Assignment.
Which of the lines in the listing that follows hold "matrača"? Pull each one out.

Materials provided.
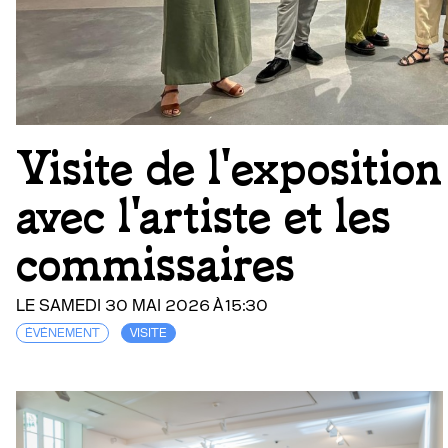
Visite de l'exposition
avec l'artiste et les
commissaires
LE SAMEDI 30 MAI 2026 À 15:30
ÉVÉNEMENT
VISITE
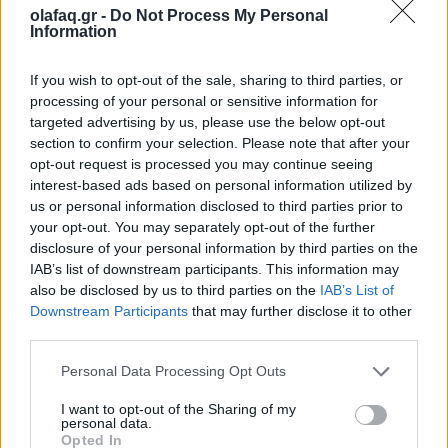
Συνεντεύξεις
olafaq.gr -
Do Not Process My Personal
Information
Χίλντα Παπαδημητρίου: «Με ενδιαφέρει η
underground Αθήνα»
If you wish to opt-out of the sale, sharing to third parties, or
processing of your personal or sensitive information for
05.06.26
targeted advertising by us, please use the below opt-out
section to confirm your selection. Please note that after your
Η συγγραφέας συζητάει με τον Θανάση Μήνα για το νέο της
opt-out request is processed you may continue seeing
αστυνομικό μυθιστόρημα με τίτλο "Κομπολόι στο χώμα".
interest-based ads based on personal information utilized by
us or personal information disclosed to third parties prior to
your opt-out. You may separately opt-out of the further
disclosure of your personal information by third parties on the
IAB’s list of downstream participants. This information may
also be disclosed by us to third parties on the
IAB’s List of
Downstream Participants
that may further disclose it to other
third parties.
Personal Data Processing Opt Outs
I want to opt-out of the Sharing of my
personal data.
Opted In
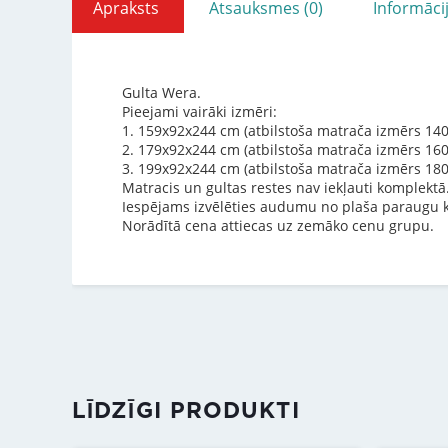
Apraksts
Atsauksmes (0)
Informāci
Gulta Wera.
Pieejami vairāki izmēri:
1. 159x92x244 cm (atbilstoša matrača izmērs 140
2. 179x92x244 cm (atbilstoša matrača izmērs 16
3. 199x92x244 cm (atbilstoša matrača izmērs 18
Matracis un gultas restes nav iekļauti komplektā
Iespējams izvēlēties audumu no plaša paraugu k
Norādītā cena attiecas uz zemāko cenu grupu.
LĪDZĪGI PRODUKTI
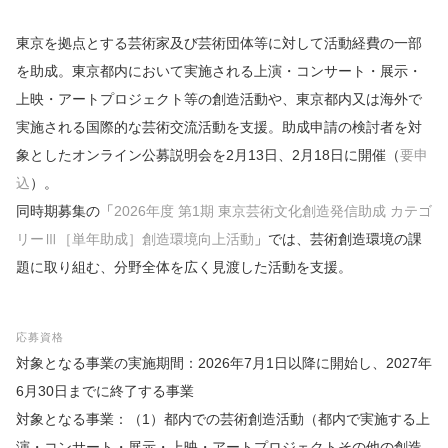
東京を拠点とする芸術家及び芸術団体等に対して活動経費の一部
を助成。東京都内において実施される上演・コンサート・展示・
上映・アートプロジェクト等の創造活動や、東京都内又は海外で
実施される国際的な芸術交流活動を支援。助成申請の検討者を対
象としたオンライン公募説明会を2月13日、2月18日に開催（
要申
込
）。
同時期募集の「
2026年度 第1期 東京芸術文化創造発信助成 カテゴ
リーⅢ［単年助成］創造環境向上活動
」では、芸術創造環境の課
題に取り組む、分野全体を広く見渡した活動を支援。
応募資格
対象となる事業の実施期間：2026年7月1日以降に開始し、2027年
6月30日までに終了する事業
対象となる事業：（1）都内での芸術創造活動（都内で実施する上
演・コンサート・展示・上映・アートプロジェクトその他の創造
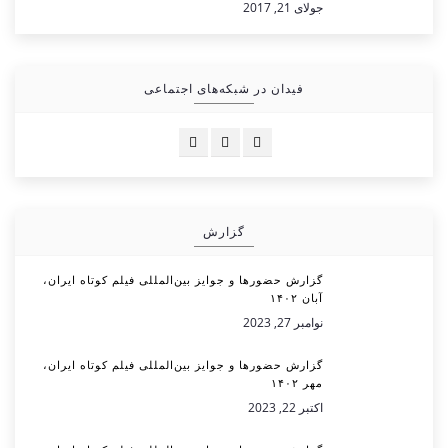
جولای 21, 2017
فیدان در شبکه‌های اجتماعی
گزارش
گزارش حضورها و جوایز بین‌المللی فیلم کوتاه ایران،
آبان ۱۴۰۲
نوامبر 27, 2023
گزارش حضورها و جوایز بین‌المللی فیلم کوتاه ایران،
مهر ۱۴۰۲
اکتبر 22, 2023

Exercise solution.
1. 159x92x244 cm (atbilstoša matrača izmērs 140
2. 179x92x244 cm (atbilstoša matrača izmērs 16
3. 199x92x244 cm (atbilstoša matrača izmērs 18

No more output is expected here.